Each week I looked to make sense of this theatre through photography, with each week my perspective becoming more jaded as the theatre of the space made itself known. I came with the hope of witnessing the foundation of change, but over time found that the characters who had the loudest voices were the ones who were upholding personas for profit. I witnessed arguments repeat themselves week-by-week, with pre-rehearsed statements and rhetorics which had been sharpened over years. If they weren't verbally sparring with a nemesis, they aimed to ensnare new audience members into arguments which the speakers have refined and have found ways to always win.
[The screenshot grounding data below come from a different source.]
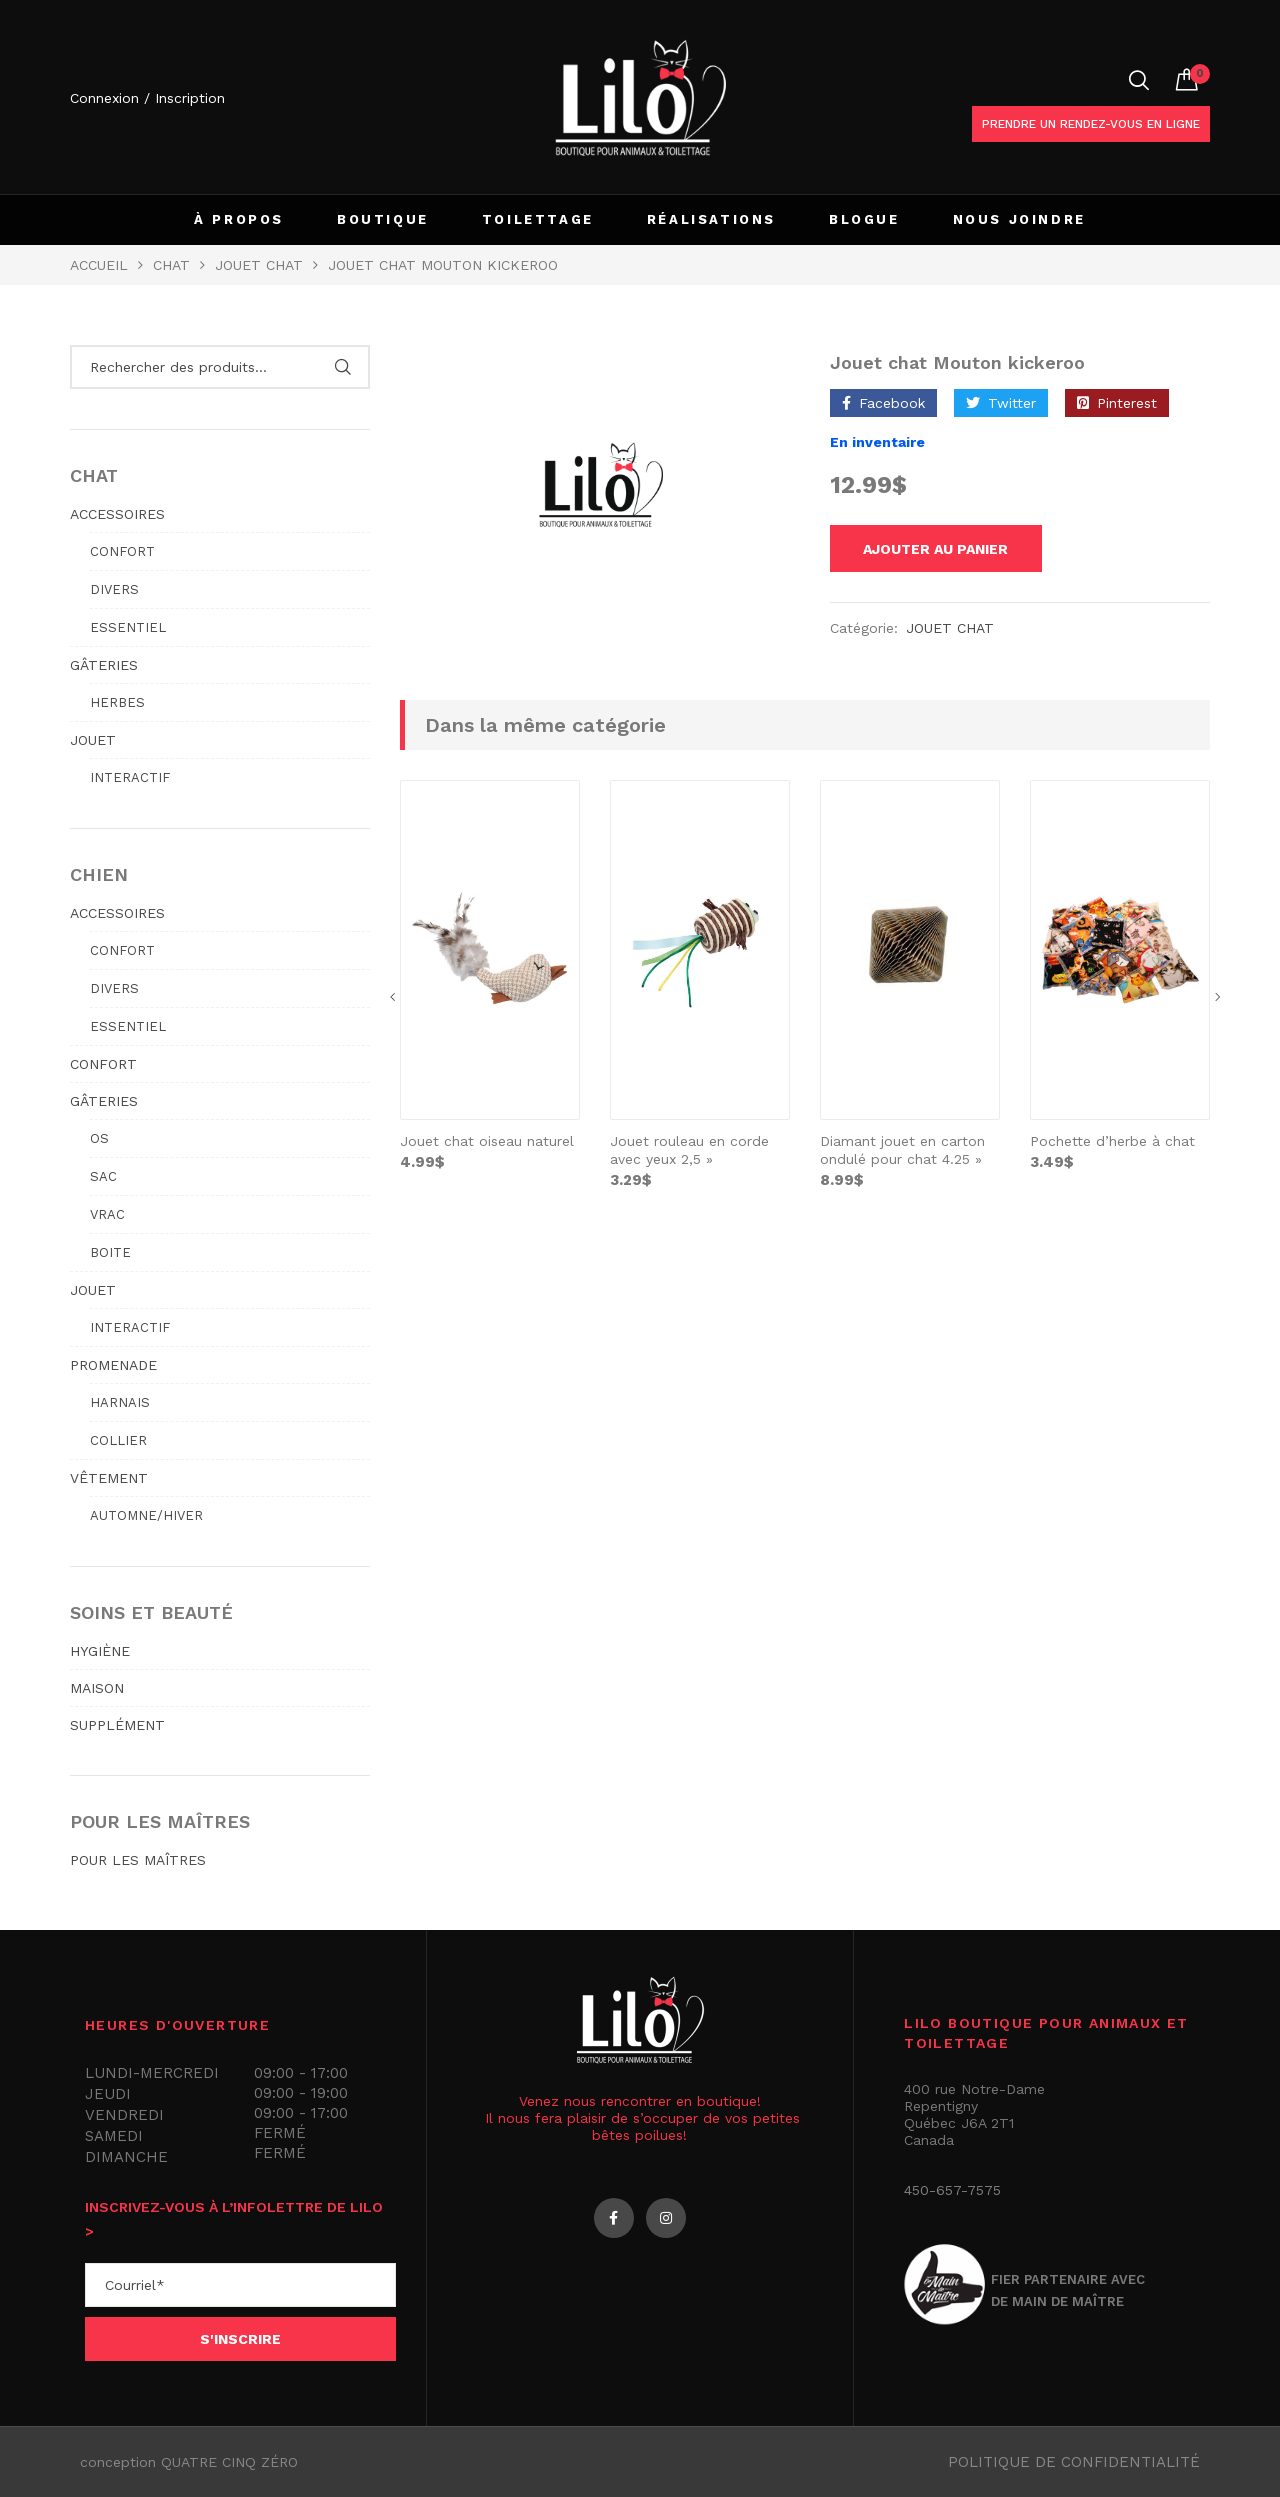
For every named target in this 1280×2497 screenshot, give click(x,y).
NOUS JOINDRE (1019, 219)
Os (99, 1138)
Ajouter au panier (950, 550)
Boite (110, 1252)
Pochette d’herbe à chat (1112, 1144)
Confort (122, 551)
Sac (103, 1176)
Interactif (130, 777)
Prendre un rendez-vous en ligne (1091, 124)
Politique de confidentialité (1074, 2462)
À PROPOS (239, 219)
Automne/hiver (146, 1515)
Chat (171, 265)
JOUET (93, 740)
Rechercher (342, 367)
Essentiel (128, 627)
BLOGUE (864, 219)
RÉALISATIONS (711, 219)
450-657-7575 (952, 2190)
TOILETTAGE (538, 219)
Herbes (117, 702)
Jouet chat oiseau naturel (487, 1144)
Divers (114, 589)
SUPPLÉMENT (117, 1725)
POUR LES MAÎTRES (138, 1860)
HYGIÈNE (100, 1651)
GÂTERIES (104, 665)
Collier (118, 1440)
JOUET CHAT (259, 265)
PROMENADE (113, 1365)
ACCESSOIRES (117, 514)
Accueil (99, 265)
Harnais (120, 1402)
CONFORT (103, 1064)
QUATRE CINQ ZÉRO (229, 2462)
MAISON (97, 1688)
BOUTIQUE (383, 219)
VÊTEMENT (109, 1478)
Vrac (107, 1214)
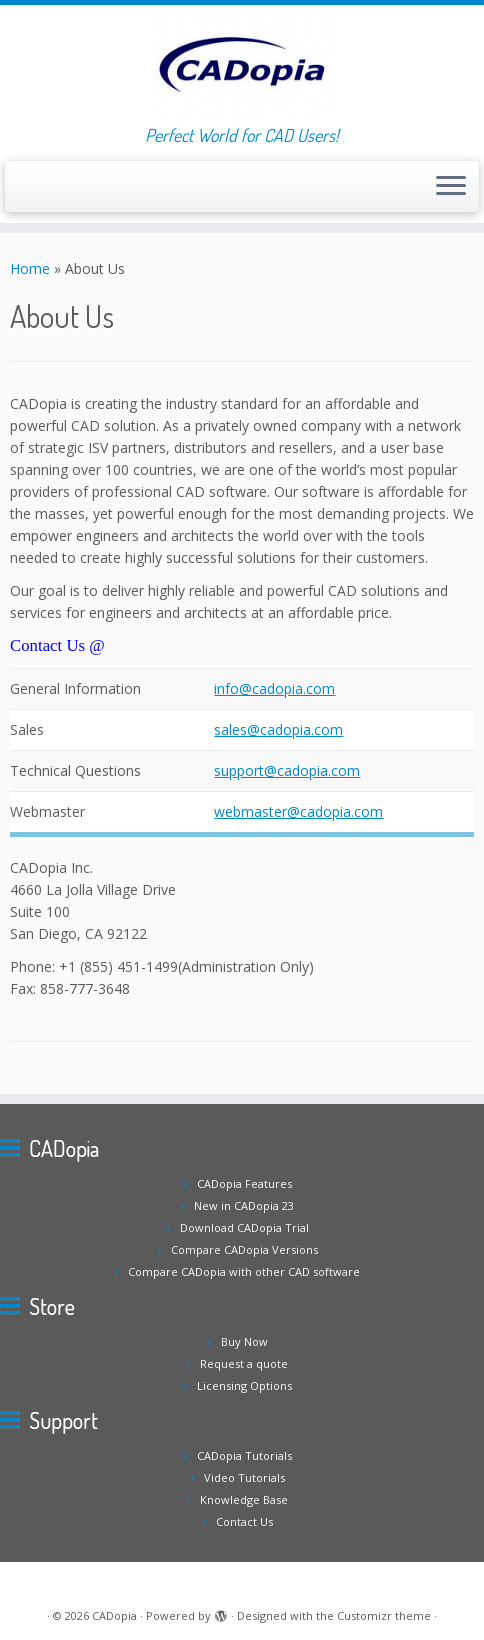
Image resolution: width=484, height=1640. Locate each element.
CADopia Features (244, 1183)
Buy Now (244, 1341)
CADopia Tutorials (244, 1455)
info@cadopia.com (274, 688)
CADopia (114, 1615)
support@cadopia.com (287, 770)
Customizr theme (384, 1615)
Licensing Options (244, 1385)
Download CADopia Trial (244, 1227)
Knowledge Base (244, 1499)
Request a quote (244, 1363)
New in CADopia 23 (244, 1205)
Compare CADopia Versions (244, 1249)
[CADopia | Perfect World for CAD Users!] (242, 65)
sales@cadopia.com (278, 729)
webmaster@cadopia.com (298, 811)
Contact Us (244, 1521)
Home (30, 268)
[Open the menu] (451, 187)
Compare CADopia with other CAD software (244, 1271)
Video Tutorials (244, 1477)
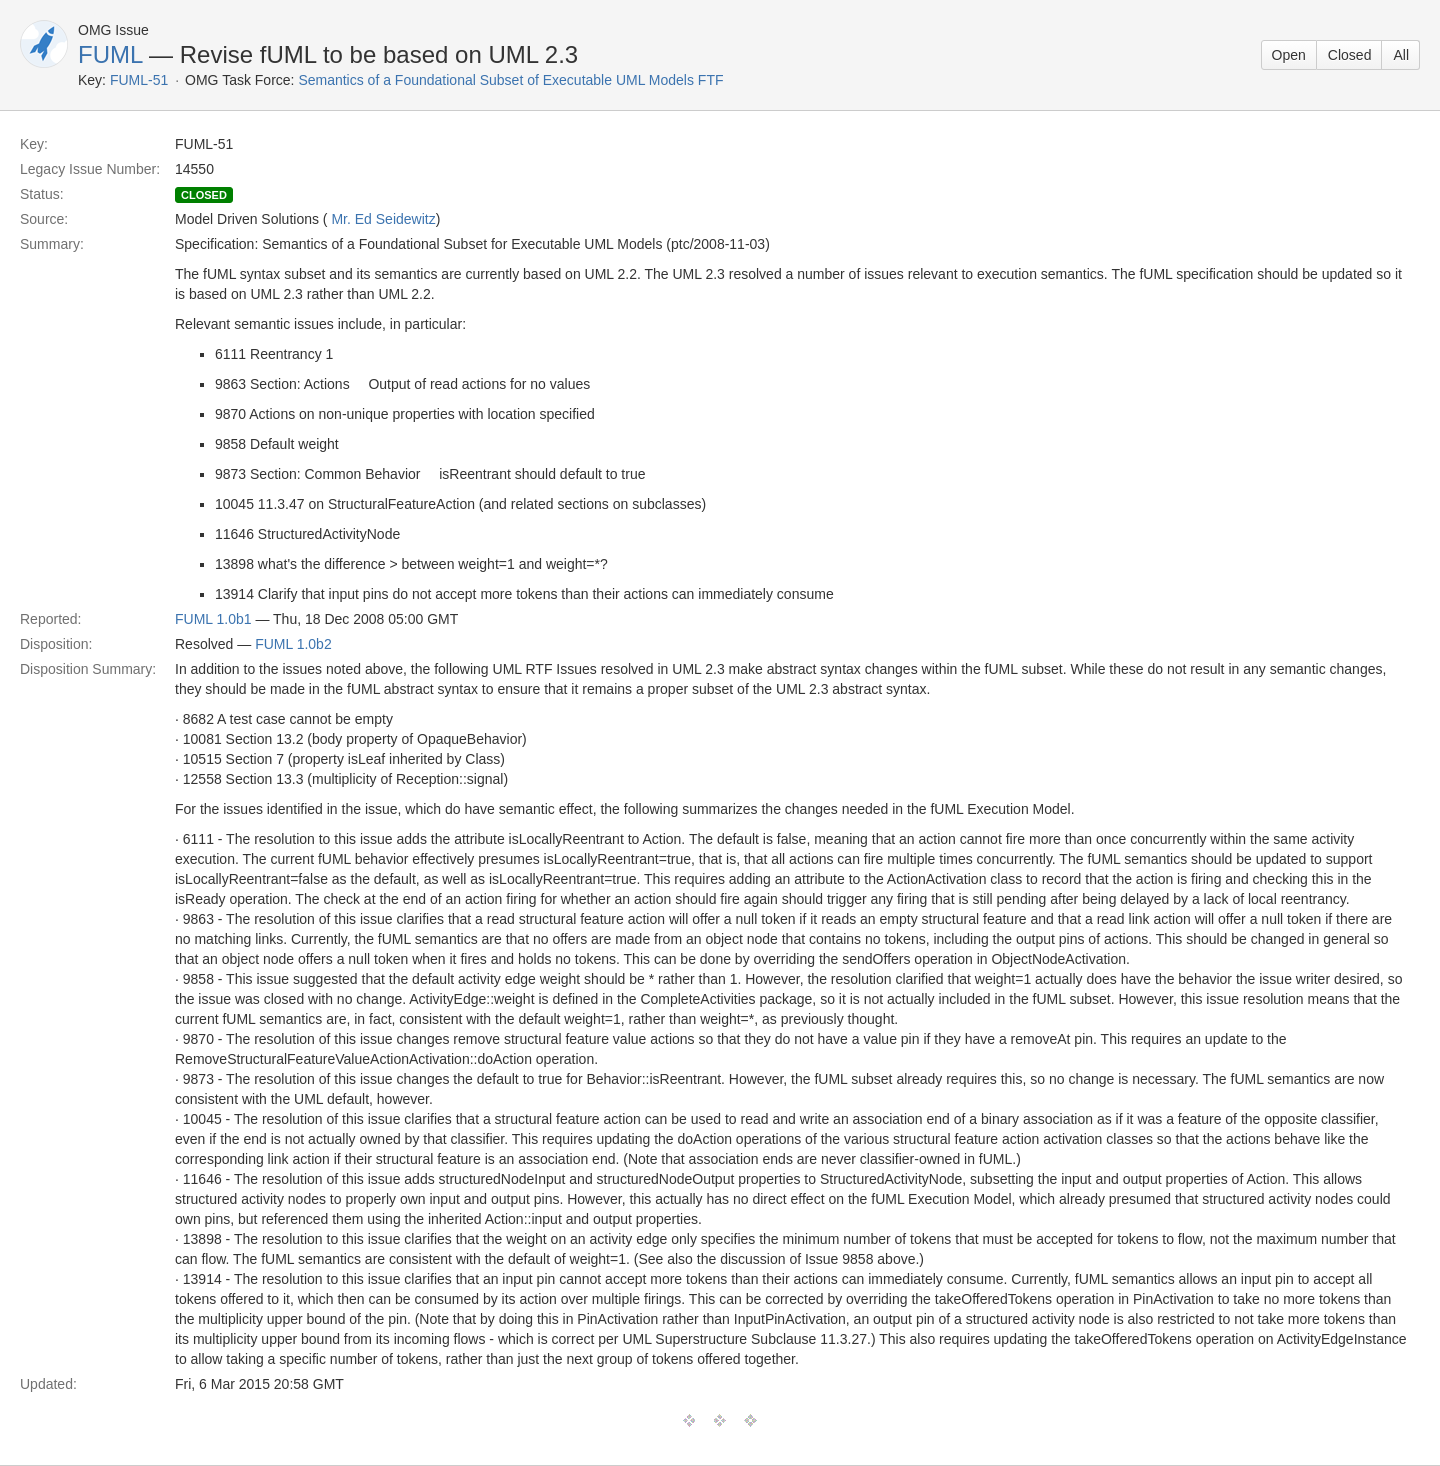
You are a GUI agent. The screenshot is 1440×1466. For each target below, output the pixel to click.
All (1401, 55)
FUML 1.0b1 (213, 619)
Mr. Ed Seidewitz (383, 219)
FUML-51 (139, 80)
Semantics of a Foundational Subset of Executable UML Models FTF (510, 80)
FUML (110, 54)
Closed (1350, 55)
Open (1289, 55)
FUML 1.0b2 (293, 644)
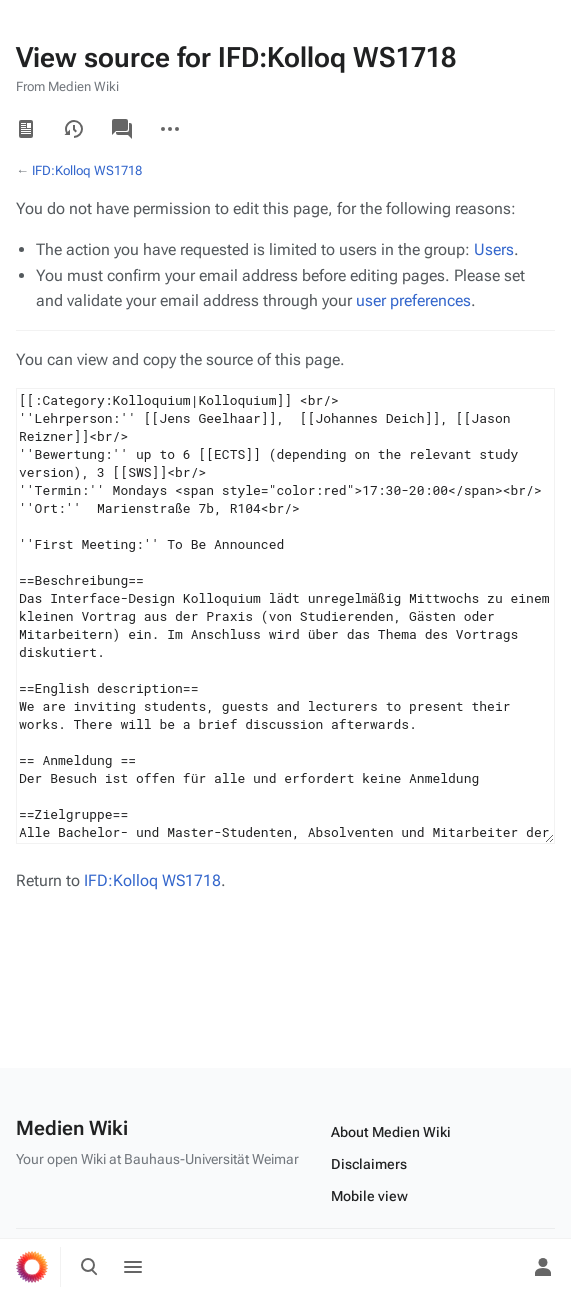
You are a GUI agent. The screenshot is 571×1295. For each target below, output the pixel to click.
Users (494, 249)
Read (26, 129)
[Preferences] (499, 1267)
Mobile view (369, 1196)
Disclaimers (369, 1164)
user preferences (413, 300)
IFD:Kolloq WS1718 (87, 170)
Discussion (122, 129)
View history (74, 129)
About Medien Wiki (391, 1132)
Police are the referees of the match, preventing fights while being used as characters in the performance. Much like the wrestlers I watched on TV as a child, every week they arrived in costumes to start a fight, yielding their special weapons and mementos yet throwing punches with no weight behind them, rather to glamourize separation and conflict. Words have become an instrument of revenue, with language sharpened to wound; its value measured in clicks and view. In this spectacle of conflict, offence is the finishing move. Victory is counted not in persuasion, but in digital impressions once the edit is complete. Yet beneath the roar of this staged contest, a quieter question lingers:
Can the spirit of free speech survive in a culture that rewards spectacle over sincerity?